LeBron James’ improved post game
by Andrew Kennedy
LeBron James has gotten off to one of the best starts to his career this season with the 6-1 Miami Heat. He has certainly looked like the best player in the league, as he should, treating teams like Charlotte, Minnesota and most recently Indiana like JV squads.
The more confidence LeBron plays with, the better he looks. This has always been the case. It’s the teams that are able to take away his confidence and comfortableness that have the best chance to beat him.
In recent years, LeBron has looked the least comfortable in the post. The critics have always pointed this out and pointed to this as one of the reasons Miami wasn’t successful at winning a championship last season.
This offseason, LeBron reportedly worked out with Hakeem Olajuwon which is supposed to magically make anyone into a great post player. While LeBron still looks uncomfortable at times in the post, there have been some notable changes and improvement in his offensive game.
Last season, LeBron went into the post just 8.1 percent of the time. He posted a 1.04 PPP (points per possession) mark, good for 17th in the league. This year, LeBron has significantly raised his post-up scoring attempts, taking 15.1 percent of his shots from the post with a 1.19 PPP, second in the league only behind Andrew Bynum.

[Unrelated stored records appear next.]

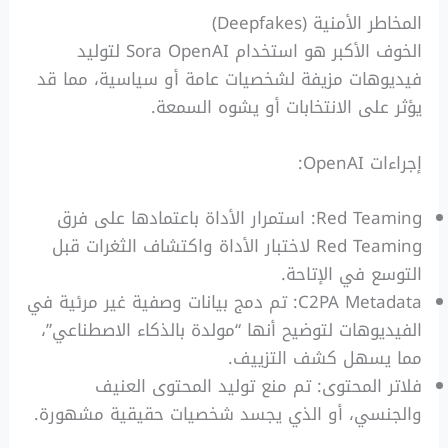
المخاطر الأمنية (Deepfakes)
الخوف الأكبر هو استخدام Sora OpenAI لتوليد
فيديوهات مزيفة لشخصيات عامة أو سياسية، مما قد
يؤثر على الانتخابات أو يشوه السمعة.
إجراءات OpenAI:
Red Teaming: استمرار الأداة باعتمادها على فرق
Red Teaming لاختبار الأداة واكتشاف الثغرات قبل
التوسع في الإتاحة.
C2PA Metadata: تم دمج بيانات وصفية غير مرئية في
الفيديوهات لتوضيح أنها “مولدة بالذكاء الاصطناعي”،
مما يسهل كشف التزييف.
فلاتر المحتوى: تم منع توليد المحتوى العنيف
والجنسي، أو الذي يجسد شخصيات حقيقية مشهورة.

While LeBron is scoring more from the post, he does not necessarily have a large repertoire of post moves at his disposal yet. Of his 21 post-up shot attempts this season, 12 have been fadeaways and he’s made half of those, an extremely high number. The other nine have been a variety of drop steps or jump hooks or simply overpowering smaller defenders to the rim.

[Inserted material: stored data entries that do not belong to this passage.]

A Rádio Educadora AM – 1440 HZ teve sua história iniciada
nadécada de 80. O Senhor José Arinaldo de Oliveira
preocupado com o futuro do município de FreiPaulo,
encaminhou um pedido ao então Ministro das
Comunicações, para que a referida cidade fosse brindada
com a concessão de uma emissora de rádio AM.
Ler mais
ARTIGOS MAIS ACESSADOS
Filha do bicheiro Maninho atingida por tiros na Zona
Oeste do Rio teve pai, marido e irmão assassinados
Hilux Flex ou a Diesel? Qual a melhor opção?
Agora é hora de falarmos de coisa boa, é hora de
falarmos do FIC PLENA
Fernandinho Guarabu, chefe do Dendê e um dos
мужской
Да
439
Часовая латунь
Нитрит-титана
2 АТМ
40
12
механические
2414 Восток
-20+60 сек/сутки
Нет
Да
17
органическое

These post-up scoring numbers of course do not include passing, which is still LeBron’s greatest strength from the post and he would be the best post-up passer in any league in which Boris Diaw did not exist in.
The other noticeable difference in LeBron’s game this season has been his lack of three-point shooting. LeBron has taken just one three point field goal attempt this season through seven games. Last season, he attempted 3.5 per game and made 33 percent of them.

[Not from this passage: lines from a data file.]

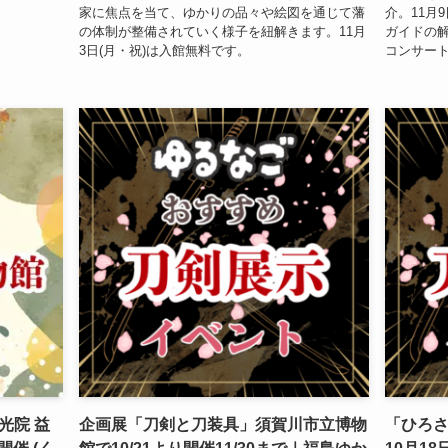
家に焦点を当て、ゆかりの品々や絵図を通じて藩
介。11月
の体制が整備されていく様子を紐解きます。11月
ガイドの
3日(月・祝)は入館無料です。
コンサー
光院 益
企画展「刀剣と刀装具」須賀川市立博物
「ひろさ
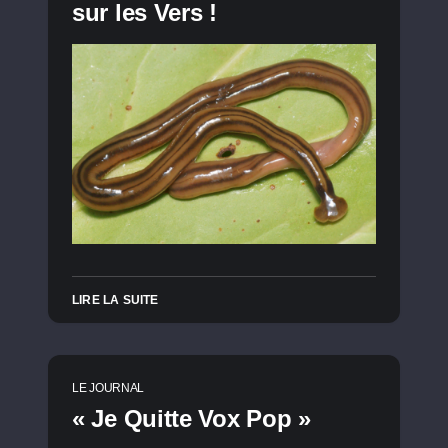
sur les Vers !
LIRE LA SUITE
LE JOURNAL
« Je Quitte Vox Pop »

This is a good thing overall I think and has led to LeBron being more aggressive as he’s not settling for as many long threes (now attempting 9.6 free throws per game as opposed to 8.4 last year). I don’t think that LeBron should completely abandon shooting the three as it was a weapon he used to sink Boston and Chicago in the playoffs last year (and is something he’ll need to do as the Heat face more zone defenses).
Also, LeBron seems to be simply attempting more long twos (16-23 feet) this year in replace of three-pointers. Last year LeBron was one of the best in the league at hitting long twos (considered the worst shot in basketball by all) hitting 45 percent of them and attempting 5.4 per game. This year LeBron is still solid at 42 percent but is attempting 7.6 per game, the most in the league.
I love that LeBron’s getting into the post more because I’ve always wanted him to do that. I’m just not sure that this change in his game is significant enough to say that the Heat will now definitely win the NBA championship or that he is making another leap in becoming a greater player.
The Heat have looked as bad as any team in the league when facing zone this season. LeBron won’t be able to post-up as much if at all when facing a zone. The biggest issue with LeBron and Dwyane Wade playing together has always been each’s lack of movement when they do not have the ball, an essential ingredient in beating an NBA zone.
While the Heat and LeBron have looked as dominant as anyone so far this season, they still have some important things to work on before we can write them off as the title favorite. Could a Knicks team that gets their point guard situation figured out and plays a lot of zone with Tyson Chandler in the playoffs potentially knock off the Heat? They probably could and that’s not even the best team in the East.
It’s great that LeBron is getting more post touches this season but in the end, it may not even matter.